Personal information
- Full name: Peter André Perchtold
- Date of birth: 2 September 1984 (age 42)
- Place of birth: Nuremberg, West Germany
- Height: 1.89 m (6 ft 2 in)
- Position: Midfielder

Team information
- Current team: Austria (assistant coach)

Youth career
- 1992–2003: 1. SC Feucht

Senior career*
- Years: Team / Apps / (Gls)
- 2003–2005: 1. SC Feucht / 32 / (7)
- 2005–2008: VfB Stuttgart II / 90 / (22)
- 2007: VfB Stuttgart / 2 / (0)
- 2008–2009: 1. FC Nürnberg / 15 / (1)
- 2010: 1. FC Nürnberg II / 2 / (0)
- 2011: Gold Coast United / 10 / (0)
- 2011–2013: Mainz 05 II / 2 / (0)
- Total:  / 153 / (30)

Managerial career
- 2013–2015: Mainz 05 II (assistant)
- 2015–2017: Mainz 05 (assistant)
- 2017–2019: Schalke 04 (assistant)
- 2020–2022: VfB Stuttgart (assistant)
- 2022–: Austria (assistant)

= Peter Perchtold =

German footballer (born 1984)

Peter André Perchtold (born 2 September 1984) is a German football coach and former player who played as a midfielder and he is the currently assistant coach of the Austria national team.

== Club career ==
Perchtold was born in Nuremberg. In October 2007, he was promoted to the first team of VfB Stuttgart. He had his professional debut on 20 October 2007 against Hamburger SV.

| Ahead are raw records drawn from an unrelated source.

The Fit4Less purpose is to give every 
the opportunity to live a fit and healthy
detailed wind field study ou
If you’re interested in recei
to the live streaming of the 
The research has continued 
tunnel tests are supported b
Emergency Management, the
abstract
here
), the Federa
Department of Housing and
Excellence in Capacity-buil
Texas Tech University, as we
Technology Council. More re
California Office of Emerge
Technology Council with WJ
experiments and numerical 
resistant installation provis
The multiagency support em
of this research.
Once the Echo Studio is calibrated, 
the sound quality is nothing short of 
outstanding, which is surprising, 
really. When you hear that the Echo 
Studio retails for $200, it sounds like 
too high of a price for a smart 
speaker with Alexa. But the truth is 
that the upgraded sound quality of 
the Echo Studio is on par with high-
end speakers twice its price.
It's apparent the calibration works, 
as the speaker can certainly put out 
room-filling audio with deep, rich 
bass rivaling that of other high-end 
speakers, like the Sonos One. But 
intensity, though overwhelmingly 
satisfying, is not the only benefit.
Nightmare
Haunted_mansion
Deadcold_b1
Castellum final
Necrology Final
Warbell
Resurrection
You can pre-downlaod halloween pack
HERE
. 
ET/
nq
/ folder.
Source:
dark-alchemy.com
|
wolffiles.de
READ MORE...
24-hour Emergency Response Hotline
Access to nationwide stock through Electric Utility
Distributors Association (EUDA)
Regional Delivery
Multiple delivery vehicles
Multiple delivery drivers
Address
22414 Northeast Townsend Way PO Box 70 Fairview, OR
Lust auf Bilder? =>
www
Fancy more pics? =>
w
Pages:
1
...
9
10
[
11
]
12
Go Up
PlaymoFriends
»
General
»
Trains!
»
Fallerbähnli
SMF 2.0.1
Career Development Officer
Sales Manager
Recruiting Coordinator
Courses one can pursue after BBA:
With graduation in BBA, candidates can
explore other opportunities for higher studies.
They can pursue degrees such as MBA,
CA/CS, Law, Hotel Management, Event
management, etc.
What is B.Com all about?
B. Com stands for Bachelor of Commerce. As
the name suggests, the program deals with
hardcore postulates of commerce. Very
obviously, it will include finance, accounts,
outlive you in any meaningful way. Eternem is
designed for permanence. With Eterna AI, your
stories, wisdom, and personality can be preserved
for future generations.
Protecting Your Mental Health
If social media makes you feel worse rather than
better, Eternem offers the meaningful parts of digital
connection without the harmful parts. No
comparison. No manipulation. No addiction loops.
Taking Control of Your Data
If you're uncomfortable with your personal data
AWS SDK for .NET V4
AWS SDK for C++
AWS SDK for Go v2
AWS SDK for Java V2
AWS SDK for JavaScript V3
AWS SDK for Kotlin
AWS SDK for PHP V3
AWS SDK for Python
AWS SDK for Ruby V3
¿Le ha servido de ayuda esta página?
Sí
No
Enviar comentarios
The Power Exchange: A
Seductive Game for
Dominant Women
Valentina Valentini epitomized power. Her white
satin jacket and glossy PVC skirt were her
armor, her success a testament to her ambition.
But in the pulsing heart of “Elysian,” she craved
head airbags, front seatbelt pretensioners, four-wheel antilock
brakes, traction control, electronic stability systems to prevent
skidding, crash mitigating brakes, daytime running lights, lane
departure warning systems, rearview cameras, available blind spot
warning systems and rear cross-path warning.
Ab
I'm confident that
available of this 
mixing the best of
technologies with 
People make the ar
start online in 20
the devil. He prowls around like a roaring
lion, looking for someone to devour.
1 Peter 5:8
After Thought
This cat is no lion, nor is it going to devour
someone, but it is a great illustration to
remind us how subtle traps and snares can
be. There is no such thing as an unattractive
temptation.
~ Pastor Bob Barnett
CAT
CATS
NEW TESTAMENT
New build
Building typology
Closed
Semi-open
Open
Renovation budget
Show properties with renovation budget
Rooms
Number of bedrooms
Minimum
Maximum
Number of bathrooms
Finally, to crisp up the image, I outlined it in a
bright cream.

In July 2008, he moved to 1. FC Nürnberg.

In January 2011, he moved to A-League club Gold Coast United. He was sacked by Gold Coast United for not agreeing to cancel the final year of his two-year contract. In December 2011, an arbitrator ruled against Gold Coast United in this case and damages were awarded to Perchtold – including an amount for the impact to Perchtold's career due to the unfair sacking.

In July 2011, he joined Mainz 05 II and was made the side's captain. He was suspended until the end of August 2011 (four matches) after receiving a red card in his first match where his team lost 2–1 to Essen in round 1 of the Regionalliga West 2011–12 season.

== Coaching career ==
In 2013 he became assistant coach of Martin Schmidt at Mainz 05 II. Two years later, Perchtold got the same position in the Bundesliga team of Mainz 05. He joined Schalke 04 as an assistant to Domenico Tedesco in 2017. In 2020, Perchtold became an assistant coach to Pellegrino Matarazzo at VfB Stuttgart.